Tour 2015 – quinzième étape. Ambiance de plomb, leçons de journalisme, régression et jet d’urines

Bonjour

Régression à tous les étages. Rien ne va plus parce que tout va trop vite, à commencer par Froome. On en vient même à remettre en cause les fondations du spectacle. C’est comme un début de débâcle dans une France en surchauffe. Une France où des feux de chaume immobilisent une SNCF qui doit rembourser des milliers de billets en partance du Montparnasse. Une France où les éleveurs hurlent au loup et où on va les abattre après les avoir réintroduits. Une France qui ne sait plus si elle a sauvé ou assassiné la Grèce.

Crachats

La régression n’est jamais un spectacle très agréable. Hier, 18 juillet, on la retrouva sur la route qui va de Rodez à Mende. On l’avait déjà vue dans la montée-calvaire vers La Pierre-Saint-Martin. « Richard Porte a pris une mandale d’un spectateur dans les derniers kilomètres de l’ascension » rapporte aujourd’hui L’Equipe (Alexandre Roos), un journal  qui sait ce que mandale veut dire.   « Le lendemain, à Cauterets, l’Australien se faisait traiter de ‘’dopé’’ après l’arrivée et allait fissa d’expliquer avec son accusateur » ajoute le quotidien sportif. Puis des canettes de soda ont également volé en direction des coureurs de Sky et au moins deux d’entre eux se sont fait cracher dessus.» Il faudra songer à interdire les canettes de soda – faute de pouvoir prohiber les crachats.

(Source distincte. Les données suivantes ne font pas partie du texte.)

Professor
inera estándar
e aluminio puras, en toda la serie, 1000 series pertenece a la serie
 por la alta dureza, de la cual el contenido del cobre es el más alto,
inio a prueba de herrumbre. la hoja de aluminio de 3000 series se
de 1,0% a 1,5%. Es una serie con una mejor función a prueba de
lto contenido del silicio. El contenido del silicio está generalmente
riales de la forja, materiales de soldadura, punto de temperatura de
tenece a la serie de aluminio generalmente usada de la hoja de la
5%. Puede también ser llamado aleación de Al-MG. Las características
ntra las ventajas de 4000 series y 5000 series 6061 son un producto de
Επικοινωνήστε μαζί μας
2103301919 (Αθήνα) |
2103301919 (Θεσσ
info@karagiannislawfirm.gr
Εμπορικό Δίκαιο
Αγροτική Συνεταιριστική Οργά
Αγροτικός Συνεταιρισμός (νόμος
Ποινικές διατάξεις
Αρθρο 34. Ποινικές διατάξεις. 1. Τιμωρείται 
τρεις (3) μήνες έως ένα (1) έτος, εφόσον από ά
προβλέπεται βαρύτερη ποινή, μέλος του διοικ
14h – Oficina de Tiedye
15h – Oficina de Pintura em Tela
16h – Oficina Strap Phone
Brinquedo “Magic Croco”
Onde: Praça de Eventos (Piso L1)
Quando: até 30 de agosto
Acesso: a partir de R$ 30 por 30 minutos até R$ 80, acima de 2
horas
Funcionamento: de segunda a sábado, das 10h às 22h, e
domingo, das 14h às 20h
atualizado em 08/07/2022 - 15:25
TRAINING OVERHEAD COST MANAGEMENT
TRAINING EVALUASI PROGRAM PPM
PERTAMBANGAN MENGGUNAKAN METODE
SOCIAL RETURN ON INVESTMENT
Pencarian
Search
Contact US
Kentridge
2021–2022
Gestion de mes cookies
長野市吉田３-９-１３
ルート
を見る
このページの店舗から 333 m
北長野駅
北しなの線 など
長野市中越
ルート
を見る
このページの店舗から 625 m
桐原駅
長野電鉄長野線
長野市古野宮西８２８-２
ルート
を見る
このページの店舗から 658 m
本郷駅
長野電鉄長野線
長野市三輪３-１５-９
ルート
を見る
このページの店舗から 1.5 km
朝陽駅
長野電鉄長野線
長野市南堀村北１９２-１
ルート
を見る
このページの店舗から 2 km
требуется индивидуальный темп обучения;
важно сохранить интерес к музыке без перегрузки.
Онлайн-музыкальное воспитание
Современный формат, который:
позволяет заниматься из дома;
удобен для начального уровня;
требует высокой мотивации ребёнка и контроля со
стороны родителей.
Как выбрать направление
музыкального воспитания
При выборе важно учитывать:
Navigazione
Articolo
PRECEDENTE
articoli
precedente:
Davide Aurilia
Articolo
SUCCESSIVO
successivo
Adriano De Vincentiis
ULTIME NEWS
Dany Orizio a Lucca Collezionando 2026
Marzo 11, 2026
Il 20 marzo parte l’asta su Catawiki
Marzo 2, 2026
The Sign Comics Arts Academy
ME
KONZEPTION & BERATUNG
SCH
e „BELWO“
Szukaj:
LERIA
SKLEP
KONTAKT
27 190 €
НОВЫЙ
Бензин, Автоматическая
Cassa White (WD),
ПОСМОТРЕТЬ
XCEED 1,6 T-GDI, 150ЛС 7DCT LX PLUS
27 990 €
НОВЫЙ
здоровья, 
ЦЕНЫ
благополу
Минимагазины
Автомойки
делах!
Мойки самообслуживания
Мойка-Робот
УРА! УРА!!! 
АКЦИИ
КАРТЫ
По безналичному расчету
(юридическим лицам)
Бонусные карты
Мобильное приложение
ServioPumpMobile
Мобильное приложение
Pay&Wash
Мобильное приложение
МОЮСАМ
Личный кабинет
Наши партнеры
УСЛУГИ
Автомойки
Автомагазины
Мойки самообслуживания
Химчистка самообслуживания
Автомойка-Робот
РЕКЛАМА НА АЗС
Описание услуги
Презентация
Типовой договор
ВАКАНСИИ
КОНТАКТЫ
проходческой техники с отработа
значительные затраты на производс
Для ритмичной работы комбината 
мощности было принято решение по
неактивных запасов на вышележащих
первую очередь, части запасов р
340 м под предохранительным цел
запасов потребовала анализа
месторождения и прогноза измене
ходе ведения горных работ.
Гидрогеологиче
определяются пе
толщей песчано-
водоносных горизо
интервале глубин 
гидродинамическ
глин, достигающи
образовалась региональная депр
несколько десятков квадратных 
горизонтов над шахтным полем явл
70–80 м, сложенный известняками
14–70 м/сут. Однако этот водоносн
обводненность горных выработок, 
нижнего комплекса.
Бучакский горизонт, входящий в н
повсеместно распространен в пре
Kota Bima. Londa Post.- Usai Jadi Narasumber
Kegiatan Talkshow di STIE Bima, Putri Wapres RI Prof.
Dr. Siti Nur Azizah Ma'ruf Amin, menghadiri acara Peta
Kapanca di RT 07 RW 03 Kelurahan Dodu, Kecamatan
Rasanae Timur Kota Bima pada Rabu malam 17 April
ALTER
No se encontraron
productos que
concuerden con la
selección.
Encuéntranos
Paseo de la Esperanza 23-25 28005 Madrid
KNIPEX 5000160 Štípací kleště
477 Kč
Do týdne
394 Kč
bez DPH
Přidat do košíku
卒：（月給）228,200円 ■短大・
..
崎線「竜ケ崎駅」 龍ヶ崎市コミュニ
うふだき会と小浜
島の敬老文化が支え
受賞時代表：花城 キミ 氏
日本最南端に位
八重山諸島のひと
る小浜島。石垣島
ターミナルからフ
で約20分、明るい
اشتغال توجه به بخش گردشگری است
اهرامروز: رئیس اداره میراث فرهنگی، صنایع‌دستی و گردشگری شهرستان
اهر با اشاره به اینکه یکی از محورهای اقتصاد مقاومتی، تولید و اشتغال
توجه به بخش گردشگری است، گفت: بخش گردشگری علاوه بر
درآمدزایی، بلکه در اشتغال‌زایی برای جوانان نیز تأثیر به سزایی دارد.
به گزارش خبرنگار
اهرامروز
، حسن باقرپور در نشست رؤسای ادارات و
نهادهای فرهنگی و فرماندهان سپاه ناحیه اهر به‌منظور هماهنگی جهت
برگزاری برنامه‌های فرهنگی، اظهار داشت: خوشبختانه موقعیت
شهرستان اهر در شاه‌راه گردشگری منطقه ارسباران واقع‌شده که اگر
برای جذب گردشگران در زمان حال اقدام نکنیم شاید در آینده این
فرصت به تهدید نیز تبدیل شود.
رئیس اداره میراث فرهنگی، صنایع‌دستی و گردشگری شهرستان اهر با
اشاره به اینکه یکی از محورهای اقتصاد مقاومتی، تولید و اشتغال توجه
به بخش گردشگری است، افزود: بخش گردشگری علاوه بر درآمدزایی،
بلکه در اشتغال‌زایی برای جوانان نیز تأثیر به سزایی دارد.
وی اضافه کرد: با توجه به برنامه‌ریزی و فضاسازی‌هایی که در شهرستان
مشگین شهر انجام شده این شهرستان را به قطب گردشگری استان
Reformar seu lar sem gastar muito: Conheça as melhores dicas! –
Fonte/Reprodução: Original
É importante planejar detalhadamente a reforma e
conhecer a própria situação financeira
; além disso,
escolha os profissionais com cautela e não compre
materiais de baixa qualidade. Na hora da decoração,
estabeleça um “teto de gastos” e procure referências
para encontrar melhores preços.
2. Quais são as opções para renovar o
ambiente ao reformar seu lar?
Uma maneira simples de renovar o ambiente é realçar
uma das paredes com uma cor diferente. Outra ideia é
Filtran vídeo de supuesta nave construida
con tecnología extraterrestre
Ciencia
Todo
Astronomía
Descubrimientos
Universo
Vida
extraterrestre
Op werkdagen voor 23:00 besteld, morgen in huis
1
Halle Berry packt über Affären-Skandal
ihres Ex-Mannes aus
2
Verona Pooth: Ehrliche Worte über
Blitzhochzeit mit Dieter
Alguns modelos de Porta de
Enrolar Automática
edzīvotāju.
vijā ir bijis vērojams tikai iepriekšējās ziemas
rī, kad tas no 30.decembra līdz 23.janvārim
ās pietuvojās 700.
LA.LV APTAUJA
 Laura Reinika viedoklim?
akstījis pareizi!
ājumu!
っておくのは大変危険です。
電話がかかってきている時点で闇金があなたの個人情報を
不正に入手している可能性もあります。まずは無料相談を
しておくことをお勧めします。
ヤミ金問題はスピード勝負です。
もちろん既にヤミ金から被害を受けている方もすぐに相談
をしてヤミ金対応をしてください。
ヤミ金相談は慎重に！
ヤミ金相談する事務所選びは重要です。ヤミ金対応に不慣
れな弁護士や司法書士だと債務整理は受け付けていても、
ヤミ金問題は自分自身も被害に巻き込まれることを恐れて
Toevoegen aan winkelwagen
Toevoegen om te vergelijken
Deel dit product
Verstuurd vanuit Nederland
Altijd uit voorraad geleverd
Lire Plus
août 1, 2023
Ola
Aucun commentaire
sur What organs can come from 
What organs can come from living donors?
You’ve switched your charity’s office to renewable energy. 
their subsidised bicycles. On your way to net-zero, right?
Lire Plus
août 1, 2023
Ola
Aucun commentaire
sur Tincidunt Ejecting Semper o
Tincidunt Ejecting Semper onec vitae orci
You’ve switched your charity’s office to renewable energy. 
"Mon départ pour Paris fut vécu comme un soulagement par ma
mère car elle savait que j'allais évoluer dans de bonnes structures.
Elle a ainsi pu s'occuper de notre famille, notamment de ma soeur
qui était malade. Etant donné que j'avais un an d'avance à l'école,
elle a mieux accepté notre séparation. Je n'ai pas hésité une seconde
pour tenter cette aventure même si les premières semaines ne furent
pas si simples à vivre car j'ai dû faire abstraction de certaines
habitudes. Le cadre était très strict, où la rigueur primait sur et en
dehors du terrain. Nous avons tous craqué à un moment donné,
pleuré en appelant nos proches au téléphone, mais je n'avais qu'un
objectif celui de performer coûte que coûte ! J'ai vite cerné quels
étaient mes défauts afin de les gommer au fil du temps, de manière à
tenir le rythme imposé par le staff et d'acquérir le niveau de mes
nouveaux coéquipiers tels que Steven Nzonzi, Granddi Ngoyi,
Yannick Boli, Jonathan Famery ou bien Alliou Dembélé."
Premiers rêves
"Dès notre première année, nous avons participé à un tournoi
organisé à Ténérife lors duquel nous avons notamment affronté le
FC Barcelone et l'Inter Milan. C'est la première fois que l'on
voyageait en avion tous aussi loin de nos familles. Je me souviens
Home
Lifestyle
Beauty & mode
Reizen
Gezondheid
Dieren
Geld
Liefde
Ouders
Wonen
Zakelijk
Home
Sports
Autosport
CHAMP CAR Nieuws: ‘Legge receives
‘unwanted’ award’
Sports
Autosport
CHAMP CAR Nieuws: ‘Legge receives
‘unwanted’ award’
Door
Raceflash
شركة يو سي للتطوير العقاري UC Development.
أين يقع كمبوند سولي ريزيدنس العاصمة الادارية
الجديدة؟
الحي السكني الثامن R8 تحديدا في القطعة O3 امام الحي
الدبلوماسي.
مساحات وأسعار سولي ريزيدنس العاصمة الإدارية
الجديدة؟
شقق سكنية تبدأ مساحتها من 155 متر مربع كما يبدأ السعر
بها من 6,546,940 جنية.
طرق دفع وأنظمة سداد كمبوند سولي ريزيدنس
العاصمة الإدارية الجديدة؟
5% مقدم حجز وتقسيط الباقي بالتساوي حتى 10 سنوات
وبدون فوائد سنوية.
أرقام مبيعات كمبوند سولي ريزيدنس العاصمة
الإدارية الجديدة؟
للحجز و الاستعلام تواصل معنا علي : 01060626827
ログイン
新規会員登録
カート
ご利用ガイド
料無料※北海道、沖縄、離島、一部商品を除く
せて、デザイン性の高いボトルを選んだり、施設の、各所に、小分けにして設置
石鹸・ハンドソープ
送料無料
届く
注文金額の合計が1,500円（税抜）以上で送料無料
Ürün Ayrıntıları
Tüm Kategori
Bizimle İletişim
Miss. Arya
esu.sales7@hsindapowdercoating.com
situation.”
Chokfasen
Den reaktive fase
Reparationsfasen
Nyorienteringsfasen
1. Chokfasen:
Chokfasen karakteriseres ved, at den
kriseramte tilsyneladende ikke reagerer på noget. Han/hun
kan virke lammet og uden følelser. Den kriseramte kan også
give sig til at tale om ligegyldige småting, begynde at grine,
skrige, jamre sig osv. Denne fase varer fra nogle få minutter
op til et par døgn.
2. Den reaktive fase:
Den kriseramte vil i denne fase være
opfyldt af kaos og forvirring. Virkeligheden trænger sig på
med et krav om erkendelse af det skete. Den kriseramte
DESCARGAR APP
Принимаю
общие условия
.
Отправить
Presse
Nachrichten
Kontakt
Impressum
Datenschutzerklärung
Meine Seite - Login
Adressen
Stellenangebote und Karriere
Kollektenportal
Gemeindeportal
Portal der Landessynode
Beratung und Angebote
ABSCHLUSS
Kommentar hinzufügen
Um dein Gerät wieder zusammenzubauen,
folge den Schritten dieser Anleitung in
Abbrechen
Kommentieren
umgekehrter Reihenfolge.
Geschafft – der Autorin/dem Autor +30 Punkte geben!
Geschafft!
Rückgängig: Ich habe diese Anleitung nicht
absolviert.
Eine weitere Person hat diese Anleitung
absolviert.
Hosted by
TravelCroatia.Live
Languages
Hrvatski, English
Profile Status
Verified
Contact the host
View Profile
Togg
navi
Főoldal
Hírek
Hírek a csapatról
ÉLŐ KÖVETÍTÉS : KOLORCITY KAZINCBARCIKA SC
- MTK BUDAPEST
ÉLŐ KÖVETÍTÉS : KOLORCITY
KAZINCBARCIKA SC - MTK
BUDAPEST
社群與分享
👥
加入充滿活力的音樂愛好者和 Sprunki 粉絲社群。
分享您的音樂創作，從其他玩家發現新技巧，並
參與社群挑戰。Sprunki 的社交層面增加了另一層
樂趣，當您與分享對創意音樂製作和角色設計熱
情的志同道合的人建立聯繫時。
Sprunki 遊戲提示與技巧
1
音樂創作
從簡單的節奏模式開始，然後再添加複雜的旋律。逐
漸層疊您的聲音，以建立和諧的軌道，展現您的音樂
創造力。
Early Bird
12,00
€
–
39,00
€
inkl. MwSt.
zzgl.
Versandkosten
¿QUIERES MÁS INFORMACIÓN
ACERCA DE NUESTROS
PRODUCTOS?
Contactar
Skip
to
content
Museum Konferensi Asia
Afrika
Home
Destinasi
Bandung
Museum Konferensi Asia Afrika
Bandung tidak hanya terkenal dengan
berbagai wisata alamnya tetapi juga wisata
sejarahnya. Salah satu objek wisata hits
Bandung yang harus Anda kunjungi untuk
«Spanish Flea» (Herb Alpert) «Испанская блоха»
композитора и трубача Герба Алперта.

Le 18 juillet, la régression a franchi une nouvelle marche vers le bas. « Hier, ce fut au tour de Chris Froome, le Maillot Jaune, d’être la cible et de prendre un gobelet d’urine en pleine poire », s’amuse L’Equipe. « Froome, le drame pipi » ajoutera Le Journal du dimanche (Mickaël Caron). Eclairage  de Froome : « Il avait un gobelet dans la main et je me doutais que c’était quelque chose d’étrange. Quand je suis passé à sa hauteur il l’a lancé sur moi et a crié ‘’dopé’’. Pas de doute, c’était de l’urine. C’est inacceptable pour de nombreuses raisons. » Froome est bien bon.

Scepticisme médiatique

Pour les suiveurs, aucun doute: ces incivilités ont commencé quand Froome a éparpillé la concurrence, façon puzzle, vers La Pierre-Saint-Martin. Il a gâché le métier. « Cette démonstration a été accueillie avec scepticisme par de nombreux médias » écrit, sans rire, L’Equipe. Et Froome ne supporte plus les médias qui le soupçonnent Il n’est pas le seule. Michelle Froome, son épouse, reparle désormais haut et clair. C’est sur Twitter. Elle rafale :

« J’espère que vous êtes attentifs, bandes d’idiots ignorants et irresponsables. Je suis complètement dégoutée. Aux journalistes qui prétextent qu’ils font leur boulot : votre boulot est de rapporter des faits, pas les opinions de personnes biaisées. »

L’Equipe nous guide dans le dédale des conflits d’intérêts : Cédric Vasseur et Laurent Jalabert (anciens coureurs, aujourd’hui consultants, notamment pour France Télévisions et RTL) s’étaient interrogés su la cadence de pédalage de son mari dans les cols. Mme Froome ne le permet pas. Quant au directeur sportif français de l’équipe de son mari, il accuse l’ancien champion Cyrille Guimard, 68 ans, d’avoir dit sur RMC  qu’il y avait des trucs qui clochaient. « Si ça cloche pour lui c’est qu’il ne comprend plus rien au vélo, et c’est bien dommage » a-t-il dit. Mme Froome a applaudi. Mr et Mme Froome forment une très bonne équipe.

Dignité

Le sport c’est aussi, parfois, la mort. L’Equipe fait sa Une d’un visage de Jules Bianchi (1989-2015) : « Il est parti ». Et rappelle que ce « jeune prince de la F1 » est mort « vingt-et-un ans, deux mois et seize jours » après la disparition d’Ayrton Senna. « On s’y était préparé, ajoute le quotidien sportif (Anne Guitini), néanmoins la F1 est meurtrie. »

L’Equipe veut parler ici de la durée du coma profond dans lequel était le champion depuis son accident survenu lors du Grand Prix du Japon, le 5 octobre 2014. La plus grande discrétion a été observée quant aux circonstances de cette mort survenue le 17 juillet au CHU de Nice, la ville où il était né. On peut voir là une forme de dignité médiatique.

Jeudi 23 juillet les médecins du CHU de Reims diront, publiquement, ce qu’ils ont décidé quant à la vie ou à la mort de Vincent Lambert.